In UBC-MDS/eaziReda: A Quick And Easy Way To Do EDA And Preprocessing

knitr::opts_chunk$set(
  collapse = TRUE,
  comment = "#>"
)

library(eaziReda)

Introduction to eaziReda

Exploratory data analysis (EDA) and data preprocessing are two crucial steps in the data analysis workflow. To be specific, the users usually need to do the following tasks:

checking missing values - detecting outliers
plotting correlation plots between features
plotting histograms/bar plots for each individual features
imputation
dealing with outliers

The eaziReda that wraps all of those tasks into several convenient functions that allow the users to quickly and easily carry out EDA along with some simple preprocessing:

It can report the number/percentage of missing values for all columns in a given dataframe as well as giving the user an option of imputing the missing values all together based on the imputation methods the user specifies.
It can identify all outliers for a given column/vector based on the methods the user specifies as well as giving the user an option of removing the outliers all together.
It can automatically generate a correlation plot based on user's choice of features.
It can automatically generate histograms and bar plots based on user's choice of features.

Data: mtcars

To illustrate how different functions of the eaziReda package work, we will use the mtcars dataset, which is included in the base R datasets. Also, in order to show the full picture of functions, we choose to modify the mtcars dataset and create a new dataset called mtcars_new by making the data more complicated and unclean. The modifications are shown as below:

Change the types of two columns to categorical:

mtcars_new <- mtcars %>% 
  dplyr::mutate(cyl = as.factor(cyl), gear = as.factor(gear))

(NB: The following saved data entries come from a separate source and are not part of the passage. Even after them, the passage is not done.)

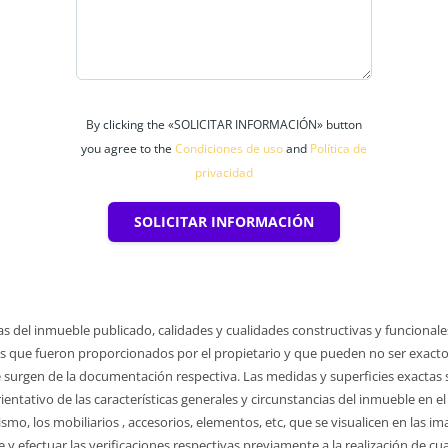
By clicking the «SOLICITAR INFORMACIÓN» button
you agree to the
Condiciones de uso
and
Política de
privacidad
SOLICITAR INFORMACIÓN
as del inmueble publicado, calidades y cualidades constructivas y funcionale
 que fueron proporcionados por el propietario y que pueden no ser exactos y
 surgen de la documentación respectiva. Las medidas y superficies exactas so
rientativo de las características generales y circunstancias del inmueble 
ismo, los mobiliarios , accesorios, elementos, etc, que se visualicen en las i
le y efectuar las verificaciones respectivas previamente a la realización de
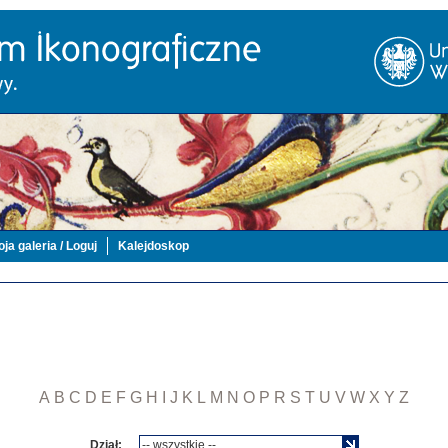
ja galeria / Loguj
Kalejdoskop
A
B
C
D
E
F
G
H
I
J
K
L
M
N
O
P
R
S
T
U
V
W
X
Y
Z
Dział:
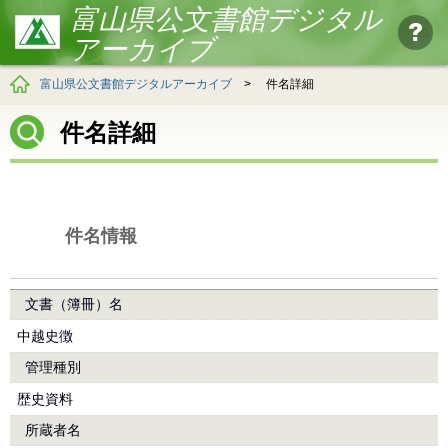
富山県公文書館デジタル
アーカイブ
富山県公文書館デジタルアーカイブ
>
件名詳細
件名詳細
件名情報
文書（簿冊）名
中越史徴
管理種別
歴史資料
所蔵者名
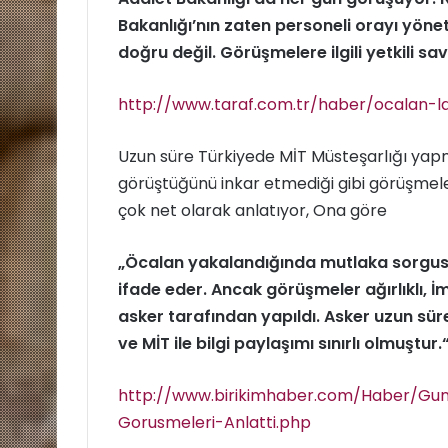
Bakanlığı’nın zaten personeli orayı yöne
doğru değil. Görüşmelere ilgili yetkili savc
http://www.taraf.com.tr/haber/ocalan-
Uzun süre Türkiyede MİT Müsteşarlığı yapm
görüştüğünü inkar etmediği gibi görüşmeleri
çok net olarak anlatıyor, Ona göre
„Öcalan yakalandığında mutlaka sorgus
ifade eder. Ancak görüşmeler ağırlıklı, İ
asker tarafından yapıldı. Asker uzun süre
ve MİT ile bilgi paylaşımı sınırlı olmuştur.
http://www.birikimhaber.com/Haber/G
Gorusmeleri-Anlatti.php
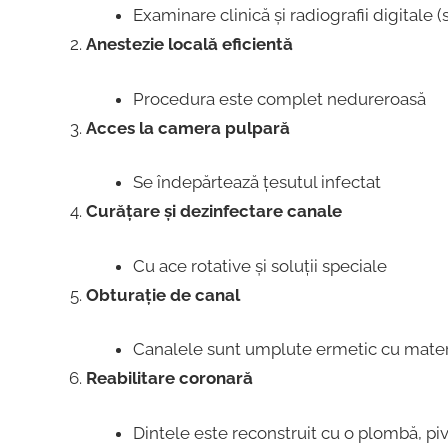
Examinare clinică și radiografii digitale 
Anestezie locală eficientă
Procedura este complet nedureroasă
Acces la camera pulpară
Se îndepărtează țesutul infectat
Curățare și dezinfectare canale
Cu ace rotative și soluții speciale
Obturație de canal
Canalele sunt umplute ermetic cu mater
Reabilitare coronară
Dintele este reconstruit cu o plombă, piv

Create some missing values:

  mtcars_new$mpg[2:5] <- NA
  mtcars_new$cyl[2:5] <- NA

Create some outliers:

mtcars_new$hp[2:5] <- 500

After simple modification, the first 10 rows of mtcars_new are shown as follows:

head(mtcars_new, 10)

Identifying Missing Values with `missing_detect()`

missing_detect() can be used to detect the missing values of a given dataset. There is only one argument for this function, which can be either base-R dataframe or tibble. The output is a table that lists the number of missing values (n_missing) and the percentage of missing values for each column (percent).

For example, we can assess the missing values in the mtcars_new.

missing_detect(mtcars_new)

Imputing Missing Values with `missing_impute()`

missing_detect() can be used to impute the missing values all together for a given dataset. The first argument is the dataset, which can be either base-R dataframe or tibble. The second argument is the method used for imputing numerical missing values (one of "mean", "median", "drop"). The third argument is the method used for imputing non-numerical missing values (one of "most_frequent", "drop"). The output is an imputed version of the input dataset.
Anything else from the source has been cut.